**Directions:**
Please give back each line of the listing, unchanged in every word.

**Available data:**

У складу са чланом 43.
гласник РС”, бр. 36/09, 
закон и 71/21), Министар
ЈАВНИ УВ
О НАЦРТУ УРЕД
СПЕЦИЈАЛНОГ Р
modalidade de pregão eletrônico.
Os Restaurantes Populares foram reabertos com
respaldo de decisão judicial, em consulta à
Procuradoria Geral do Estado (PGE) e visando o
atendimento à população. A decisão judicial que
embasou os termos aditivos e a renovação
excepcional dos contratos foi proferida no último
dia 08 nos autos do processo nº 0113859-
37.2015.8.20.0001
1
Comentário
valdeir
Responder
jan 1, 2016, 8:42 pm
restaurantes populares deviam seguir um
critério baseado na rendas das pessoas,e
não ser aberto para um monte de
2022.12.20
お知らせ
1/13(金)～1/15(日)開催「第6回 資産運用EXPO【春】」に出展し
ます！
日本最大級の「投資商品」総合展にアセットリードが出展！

**The answer:**
У складу са чланом 43.
гласник РС”, бр. 36/09, 
закон и 71/21), Министар
ЈАВНИ УВ
О НАЦРТУ УРЕД
СПЕЦИЈАЛНОГ Р
modalidade de pregão eletrônico.
Os Restaurantes Populares foram reabertos com
respaldo de decisão judicial, em consulta à
Procuradoria Geral do Estado (PGE) e visando o
atendimento à população. A decisão judicial que
embasou os termos aditivos e a renovação
excepcional dos contratos foi proferida no último
dia 08 nos autos do processo nº 0113859-
37.2015.8.20.0001
1
Comentário
valdeir
Responder
jan 1, 2016, 8:42 pm
restaurantes populares deviam seguir um
critério baseado na rendas das pessoas,e
não ser aberto para um monte de
2022.12.20
お知らせ
1/13(金)～1/15(日)開催「第6回 資産運用EXPO【春】」に出展し
ます！
日本最大級の「投資商品」総合展にアセットリードが出展！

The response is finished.